++++ PROVIDED DATA ++++

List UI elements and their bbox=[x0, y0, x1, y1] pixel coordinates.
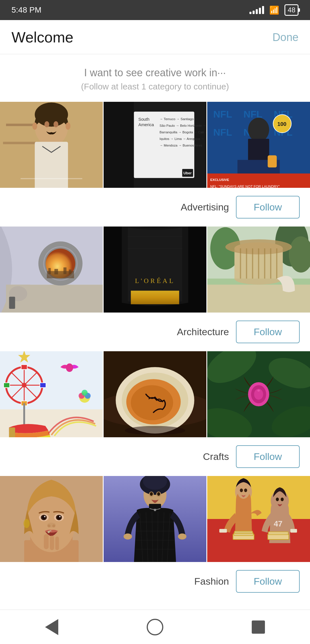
fashion-image-3: 47 bbox=[206, 476, 310, 562]
svg-text:Iquitos → Lima → Arequipa →: Iquitos → Lima → Arequipa → bbox=[160, 137, 204, 140]
svg-rect-2 bbox=[3, 142, 39, 144]
svg-rect-167 bbox=[268, 532, 288, 535]
crafts-image-3 bbox=[206, 351, 310, 437]
category-fashion: 47 Fashion Follow bbox=[0, 476, 310, 601]
architecture-image-grid: L'ORÉAL bbox=[0, 227, 310, 313]
svg-rect-48 bbox=[63, 268, 67, 274]
architecture-category-row: Architecture Follow bbox=[0, 313, 310, 351]
svg-rect-21 bbox=[104, 102, 134, 188]
svg-rect-86 bbox=[40, 383, 46, 388]
advertising-image-2: South America → Temuco → Santiago → São … bbox=[103, 102, 206, 188]
svg-point-30 bbox=[248, 118, 269, 142]
recent-apps-icon bbox=[252, 620, 265, 634]
svg-point-129 bbox=[52, 524, 55, 528]
svg-rect-168 bbox=[219, 529, 227, 533]
crafts-follow-button[interactable]: Follow bbox=[236, 445, 300, 468]
svg-point-151 bbox=[123, 534, 132, 540]
architecture-image-1 bbox=[0, 227, 103, 313]
fashion-image-2 bbox=[103, 476, 206, 562]
architecture-label: Architecture bbox=[177, 326, 229, 337]
wifi-icon: 📶 bbox=[269, 5, 279, 15]
category-crafts: Crafts Follow bbox=[0, 351, 310, 476]
svg-text:100: 100 bbox=[277, 121, 286, 127]
svg-point-89 bbox=[66, 364, 73, 372]
fashion-follow-button[interactable]: Follow bbox=[236, 570, 300, 593]
svg-point-174 bbox=[276, 497, 279, 501]
svg-text:South: South bbox=[138, 117, 150, 122]
svg-rect-169 bbox=[290, 529, 297, 533]
svg-rect-88 bbox=[9, 428, 15, 437]
architecture-image-3 bbox=[206, 227, 310, 313]
svg-text:NFL: NFL bbox=[213, 109, 232, 120]
done-button[interactable]: Done bbox=[272, 31, 299, 44]
svg-rect-49 bbox=[69, 270, 71, 274]
svg-rect-160 bbox=[207, 540, 310, 562]
svg-rect-83 bbox=[21, 365, 27, 370]
crafts-image-1 bbox=[0, 351, 103, 437]
svg-point-131 bbox=[24, 519, 30, 528]
architecture-follow-button[interactable]: Follow bbox=[236, 321, 300, 343]
back-icon bbox=[45, 619, 58, 635]
svg-rect-1 bbox=[6, 124, 36, 126]
advertising-label: Advertising bbox=[181, 202, 229, 213]
svg-rect-4 bbox=[35, 142, 68, 188]
advertising-image-1: Ad bbox=[0, 102, 103, 188]
svg-point-128 bbox=[47, 524, 51, 528]
back-button[interactable] bbox=[40, 616, 63, 639]
svg-text:→ Temuco → Santiago →: → Temuco → Santiago → bbox=[160, 117, 198, 121]
svg-text:America: America bbox=[138, 122, 154, 127]
svg-point-8 bbox=[32, 122, 37, 130]
svg-point-6 bbox=[44, 121, 49, 127]
svg-rect-33 bbox=[268, 155, 277, 167]
status-time: 5:48 PM bbox=[11, 5, 41, 15]
advertising-category-row: Advertising Follow bbox=[0, 188, 310, 227]
page-title: Welcome bbox=[11, 29, 73, 46]
advertising-follow-button[interactable]: Follow bbox=[236, 196, 300, 218]
svg-rect-132 bbox=[44, 534, 49, 549]
fashion-image-grid: 47 bbox=[0, 476, 310, 562]
svg-point-9 bbox=[65, 122, 70, 130]
svg-point-155 bbox=[150, 492, 153, 496]
crafts-image-2 bbox=[103, 351, 206, 437]
svg-rect-133 bbox=[50, 536, 54, 550]
advertising-image-grid: Ad bbox=[0, 102, 310, 188]
svg-text:Uber: Uber bbox=[183, 171, 192, 175]
fashion-image-1 bbox=[0, 476, 103, 562]
svg-rect-52 bbox=[9, 297, 15, 309]
svg-point-101 bbox=[125, 426, 185, 435]
battery-indicator: 48 bbox=[284, 4, 299, 16]
home-button[interactable] bbox=[144, 616, 166, 639]
svg-text:São Paulo → Belo Horizonte →: São Paulo → Belo Horizonte → bbox=[160, 124, 206, 127]
svg-point-100 bbox=[131, 385, 173, 420]
subtitle-section: I want to see creative work in··· (Follo… bbox=[0, 54, 310, 102]
svg-text:47: 47 bbox=[274, 519, 282, 528]
home-icon bbox=[147, 619, 163, 635]
signal-icon bbox=[249, 6, 264, 14]
category-architecture: L'ORÉAL bbox=[0, 227, 310, 351]
crafts-image-grid bbox=[0, 351, 310, 437]
svg-point-125 bbox=[44, 516, 45, 517]
fashion-label: Fashion bbox=[194, 576, 229, 587]
fashion-category-row: Fashion Follow bbox=[0, 562, 310, 601]
svg-point-175 bbox=[281, 497, 284, 501]
page-header: Welcome Done bbox=[0, 20, 310, 54]
svg-rect-85 bbox=[4, 383, 10, 388]
svg-rect-46 bbox=[48, 268, 51, 274]
subtitle-sub: (Follow at least 1 category to continue) bbox=[11, 82, 299, 91]
svg-point-172 bbox=[240, 489, 243, 492]
svg-rect-47 bbox=[55, 269, 58, 274]
subtitle-main: I want to see creative work in··· bbox=[11, 67, 299, 79]
svg-text:→ Mendoza → Buenos Aires: → Mendoza → Buenos Aires bbox=[160, 144, 202, 147]
svg-text:NFL: NFL bbox=[213, 127, 232, 138]
svg-point-173 bbox=[244, 489, 247, 492]
svg-point-157 bbox=[154, 509, 156, 511]
svg-point-130 bbox=[48, 531, 50, 533]
svg-point-156 bbox=[157, 492, 160, 496]
bottom-navigation bbox=[0, 610, 310, 644]
svg-point-7 bbox=[53, 121, 58, 127]
crafts-label: Crafts bbox=[203, 451, 229, 462]
svg-text:L'ORÉAL: L'ORÉAL bbox=[135, 277, 175, 284]
recent-apps-button[interactable] bbox=[247, 616, 270, 639]
svg-rect-134 bbox=[55, 536, 59, 550]
svg-text:EXCLUSIVE: EXCLUSIVE bbox=[210, 178, 229, 182]
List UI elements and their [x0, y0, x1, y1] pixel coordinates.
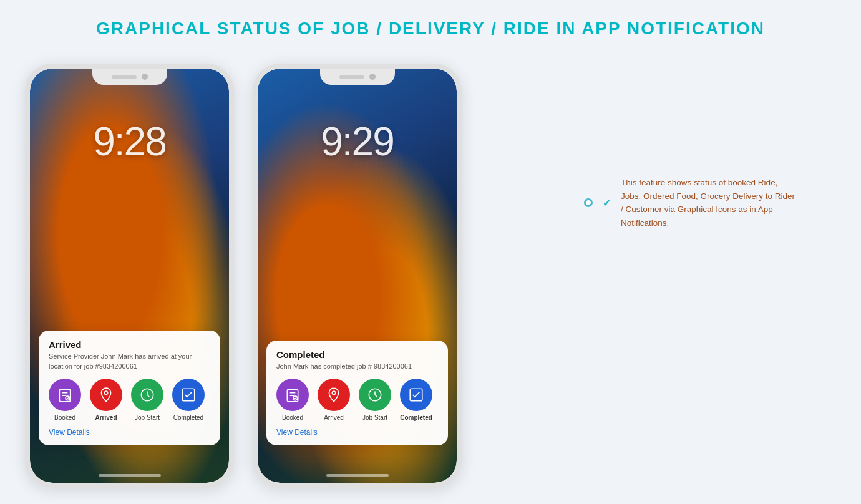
booked-icon-circle-2 [276, 379, 309, 411]
phone-1-completed-label: Completed [173, 414, 203, 422]
phone-1-icon-arrived: Arrived [90, 379, 122, 422]
phone-2-home-indicator [326, 474, 389, 477]
phone-2-view-details[interactable]: View Details [276, 428, 438, 437]
phone-2-time: 9:29 [321, 119, 394, 165]
phone-1-notif-subtitle: Service Provider John Mark has arrived a… [49, 352, 210, 371]
feature-callout: ✔ This feature shows status of booked Ri… [499, 176, 799, 230]
phone-2-completed-label: Completed [400, 414, 432, 422]
notch-camera-2 [369, 74, 376, 80]
arrived-icon-circle-1 [90, 379, 122, 411]
phone-1-notif-title: Arrived [49, 339, 210, 350]
content-row: 9:28 Arrived Service Provider John Mark … [25, 64, 836, 488]
phone-2-inner: 9:29 Completed John Mark has completed j… [258, 69, 457, 483]
phone-1-home-indicator [99, 474, 161, 477]
phones-container: 9:28 Arrived Service Provider John Mark … [25, 64, 462, 488]
phone-1-jobstart-label: Job Start [135, 414, 160, 422]
notch-speaker [112, 75, 137, 79]
phone-2-notif-title: Completed [276, 349, 438, 360]
check-icon: ✔ [603, 197, 611, 209]
phone-2-arrived-label: Arrived [324, 414, 344, 422]
phone-1-icon-completed: Completed [172, 379, 205, 422]
phone-2-icon-jobstart: Job Start [359, 379, 391, 422]
phone-2: 9:29 Completed John Mark has completed j… [253, 64, 462, 488]
notch-speaker-2 [339, 75, 364, 79]
phone-1-arrived-label: Arrived [95, 414, 117, 422]
callout-description: This feature shows status of booked Ride… [621, 176, 799, 230]
svg-point-11 [332, 391, 335, 394]
phone-2-jobstart-label: Job Start [362, 414, 387, 422]
phone-1-notification-card: Arrived Service Provider John Mark has a… [39, 331, 220, 445]
booked-icon-circle-1 [49, 379, 81, 411]
phone-2-notif-subtitle: John Mark has completed job # 9834200061 [276, 362, 438, 371]
callout-line [499, 203, 574, 203]
callout-dot [584, 198, 593, 207]
completed-icon-circle-2 [400, 379, 432, 411]
page-title: GRAPHICAL STATUS OF JOB / DELIVERY / RID… [96, 19, 765, 39]
phone-1-booked-label: Booked [54, 414, 75, 422]
phone-1-view-details[interactable]: View Details [49, 428, 210, 437]
phone-2-icon-arrived: Arrived [318, 379, 350, 422]
jobstart-icon-circle-2 [359, 379, 391, 411]
phone-2-icon-booked: Booked [276, 379, 309, 422]
notch-camera [142, 74, 148, 80]
phone-2-icon-completed: Completed [400, 379, 432, 422]
phone-2-booked-label: Booked [282, 414, 303, 422]
phone-2-notification-card: Completed John Mark has completed job # … [266, 341, 448, 445]
arrived-icon-circle-2 [318, 379, 350, 411]
svg-point-4 [104, 391, 107, 394]
phone-1-icons-row: Booked Arrived [49, 379, 210, 422]
completed-icon-circle-1 [172, 379, 205, 411]
phone-1-notch [92, 69, 167, 85]
phone-1-icon-jobstart: Job Start [131, 379, 163, 422]
phone-1: 9:28 Arrived Service Provider John Mark … [25, 64, 234, 488]
phone-1-icon-booked: Booked [49, 379, 81, 422]
jobstart-icon-circle-1 [131, 379, 163, 411]
phone-2-icons-row: Booked Arrived [276, 379, 438, 422]
phone-1-inner: 9:28 Arrived Service Provider John Mark … [30, 69, 229, 483]
phone-2-notch [320, 69, 395, 85]
phone-1-time: 9:28 [93, 119, 166, 165]
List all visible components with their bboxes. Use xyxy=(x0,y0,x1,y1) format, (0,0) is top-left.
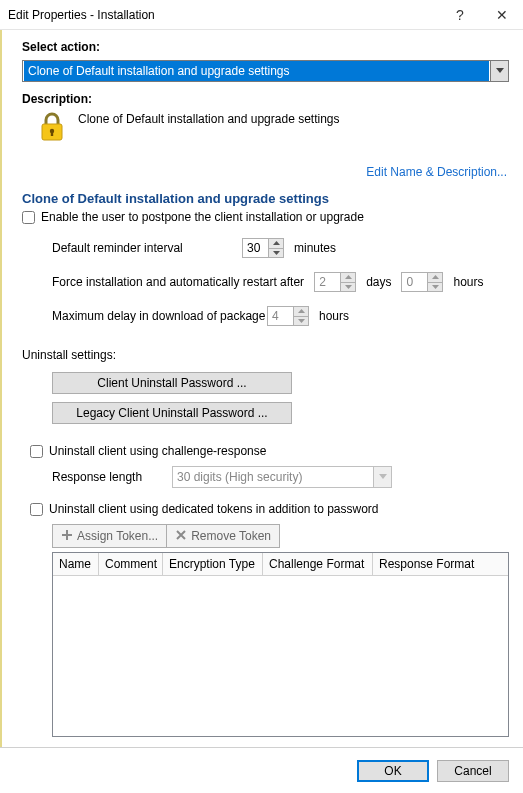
chevron-up-icon[interactable] xyxy=(269,239,283,249)
help-button[interactable]: ? xyxy=(439,0,481,30)
chevron-down-icon[interactable] xyxy=(373,467,391,487)
challenge-response-checkbox[interactable] xyxy=(30,445,43,458)
force-install-label: Force installation and automatically res… xyxy=(52,275,304,289)
description-label: Description: xyxy=(22,92,509,106)
section-heading: Clone of Default installation and upgrad… xyxy=(22,191,509,206)
window-left-accent xyxy=(0,30,2,747)
select-action-value: Clone of Default installation and upgrad… xyxy=(24,61,489,81)
max-delay-label: Maximum delay in download of package xyxy=(52,309,257,323)
grid-header-challenge[interactable]: Challenge Format xyxy=(263,553,373,575)
response-length-select[interactable]: 30 digits (High security) xyxy=(172,466,392,488)
max-delay-spinner[interactable]: 4 xyxy=(267,306,309,326)
grid-body-empty xyxy=(53,576,508,736)
svg-rect-2 xyxy=(51,131,53,136)
chevron-up-icon[interactable] xyxy=(428,273,442,283)
assign-token-button[interactable]: Assign Token... xyxy=(53,525,167,547)
select-action-combo[interactable]: Clone of Default installation and upgrad… xyxy=(22,60,509,82)
chevron-down-icon[interactable] xyxy=(490,61,508,81)
dedicated-tokens-checkbox[interactable] xyxy=(30,503,43,516)
postpone-checkbox-label: Enable the user to postpone the client i… xyxy=(41,210,364,224)
remove-token-button[interactable]: Remove Token xyxy=(167,525,279,547)
tokens-grid[interactable]: Name Comment Encryption Type Challenge F… xyxy=(52,552,509,737)
force-hours-spinner[interactable]: 0 xyxy=(401,272,443,292)
edit-name-description-link[interactable]: Edit Name & Description... xyxy=(366,165,507,179)
chevron-up-icon[interactable] xyxy=(341,273,355,283)
postpone-checkbox[interactable] xyxy=(22,211,35,224)
client-uninstall-password-button[interactable]: Client Uninstall Password ... xyxy=(52,372,292,394)
force-days-spinner[interactable]: 2 xyxy=(314,272,356,292)
description-text: Clone of Default installation and upgrad… xyxy=(78,112,340,126)
legacy-client-uninstall-password-button[interactable]: Legacy Client Uninstall Password ... xyxy=(52,402,292,424)
plus-icon xyxy=(61,529,73,544)
challenge-response-label: Uninstall client using challenge-respons… xyxy=(49,444,266,458)
grid-header-name[interactable]: Name xyxy=(53,553,99,575)
force-hours-unit: hours xyxy=(453,275,483,289)
grid-header-row: Name Comment Encryption Type Challenge F… xyxy=(53,553,508,576)
close-button[interactable]: ✕ xyxy=(481,0,523,30)
select-action-label: Select action: xyxy=(22,40,509,54)
reminder-interval-unit: minutes xyxy=(294,241,336,255)
uninstall-settings-label: Uninstall settings: xyxy=(22,348,509,362)
reminder-interval-spinner[interactable]: 30 xyxy=(242,238,284,258)
lock-icon xyxy=(38,112,66,147)
grid-header-response[interactable]: Response Format xyxy=(373,553,508,575)
x-icon xyxy=(175,529,187,544)
titlebar: Edit Properties - Installation ? ✕ xyxy=(0,0,523,30)
window-title: Edit Properties - Installation xyxy=(8,8,439,22)
cancel-button[interactable]: Cancel xyxy=(437,760,509,782)
dedicated-tokens-label: Uninstall client using dedicated tokens … xyxy=(49,502,379,516)
ok-button[interactable]: OK xyxy=(357,760,429,782)
chevron-up-icon[interactable] xyxy=(294,307,308,317)
force-days-unit: days xyxy=(366,275,391,289)
reminder-interval-label: Default reminder interval xyxy=(52,241,232,255)
dialog-footer: OK Cancel xyxy=(0,747,523,793)
max-delay-unit: hours xyxy=(319,309,349,323)
chevron-down-icon[interactable] xyxy=(294,317,308,326)
chevron-down-icon[interactable] xyxy=(341,283,355,292)
response-length-label: Response length xyxy=(52,470,162,484)
chevron-down-icon[interactable] xyxy=(428,283,442,292)
grid-header-comment[interactable]: Comment xyxy=(99,553,163,575)
grid-header-encryption[interactable]: Encryption Type xyxy=(163,553,263,575)
chevron-down-icon[interactable] xyxy=(269,249,283,258)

++++

Would you show every line in the data above that contains the string "their"?

## WRITTEN SOLUTION
List UI elements and their bbox=[x0, y0, x1, y1] pixel coordinates.
List UI elements and their [x0, y0, x1, y1] pixel coordinates.
List all visible components with their bboxes. Use xyxy=(x0,y0,x1,y1) format, (0,0) is top-left.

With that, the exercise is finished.